PREDICT offers used oil services to PdM users requiring lubricant
monitoring. The used oil test programs may be included in conjunction with our
ferrography program or used as a stand alone tool. Various tests are offered to determine
viscosity properties, additive package quality, and identification and severity of
contamination. We offer customized programs that will cover any and all of your wear
particle/used oil analysis needs.
Identification
Test Description
Purpose of Test
Machine Specific
Analysis
Results from the following tests are reviewed by your Machine
Condition Analyst and recommendations for your equipment is given with supporting data on
each report.
Both Lubricant Condition & Equipment Condition are analyzed based
on specific characteristics of your equipment, previous component performance, and test
data.
Elemental Analysis
Elemental analysis is performed in accordance with atomic emission
spectroscopy (AES). A specific volume of lubricant is energized using an electrical arc.
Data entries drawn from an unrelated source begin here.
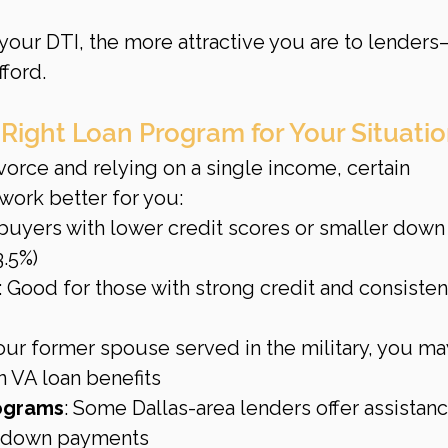
your DTI, the more attractive you are to lender
ford.
 Right Loan Program for Your Situati
ivorce and relying on a single income, certain 
ork better for you:
r buyers with lower credit scores or smaller down
3.5%)
: Good for those with strong credit and consisten
 your former spouse served in the military, you ma
n VA loan benefits
rograms
: Some Dallas-area lenders offer assistanc
or down payments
The light frequencies and intensities are measured and reported in parts per million of
various elements.
Elemental analysis is useful for identifying contamination, confirming
additive content, and indicating system wear. The following elements are analyzed: Fe, Cr,
Al, Pb, Sn, Cu, Ag, Ni, Na, V, Cd, Ti, Mo, Ca, Ba, P, Zn, B, K, Mg, and Si.
Water by Karl Fischer
(ASTM D-4928)
Results from the following tests are reviewed by your Machine
Condition Analyst and recommendations for your equipment is given with supporting data on
each report.
Quantification of water contamination - water in a lubricant not only
promotes corrosion and oxidation, but also may form an emulsion having the appearance of a
soft sludge.
Total Acid Number
(ASTM D664)
TAN is determined by titration of a known substance, such as KOH in
order to determine an unknown quantity. Weighed samples are titrated using an automatic
titration system
TAN of a used lubricant is one measure of its degree of degradation by
oxidation.
Total Base Number
(ASTM D4739)
TBN is determined by titration of a known substance, such as HCl, in
order to determine an unknown quantity. Weighed samples are titrated using an automatic
titration system.
TBN of a used lubricant is a measurement of its ability to neutralize
the acid using basic buffers.
Infrared Analysis
FT-IR
The infrared absorption spectrum of a lubricant furnishes a means of
fingerprinting organic compounds and functional groups. Test results are trended and
quantitative and qualitative determinations can be made.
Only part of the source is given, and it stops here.